■ WORK ORDER ■
In the records below, locate the line containing "Standard Hotel, durante", then output that line and all later lines exactly, through the last one.

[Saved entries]
* * *

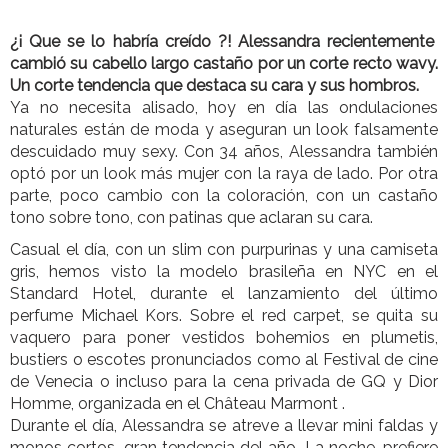
¿¡ Que se lo habría creído ?! Alessandra recientemente
cambió su cabello largo castaño por un corte recto wavy.
Un corte tendencia que destaca su cara y sus hombros.
Ya no necesita alisado, hoy en día las ondulaciones
naturales están de moda y aseguran un look falsamente
descuidado muy sexy. Con 34 años, Alessandra también
optó por un look más mujer con la raya de lado. Por otra
parte, poco cambio con la coloración, con un castaño
tono sobre tono, con patinas que aclaran su cara.
Casual el día, con un slim con purpurinas y una camiseta
gris, hemos visto la modelo brasileña en NYC en el
Standard Hotel, durante el lanzamiento del último
perfume Michael Kors. Sobre el red carpet, se quita su
vaquero para poner vestidos bohemios en plumetis,
bustiers o escotes pronunciados como al Festival de cine
de Venecia o incluso para la cena privada de GQ y Dior
Homme, organizada en el Château Marmont .
Durante el día, Alessandra se atreve a llevar mini faldas y
monos cortos, gran tendencia del año. La noche, prefiere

* * *

■ WORKED SOLUTION ■
Standard Hotel, durante el lanzamiento del último
perfume Michael Kors. Sobre el red carpet, se quita su
vaquero para poner vestidos bohemios en plumetis,
bustiers o escotes pronunciados como al Festival de cine
de Venecia o incluso para la cena privada de GQ y Dior
Homme, organizada en el Château Marmont .
Durante el día, Alessandra se atreve a llevar mini faldas y
monos cortos, gran tendencia del año. La noche, prefiere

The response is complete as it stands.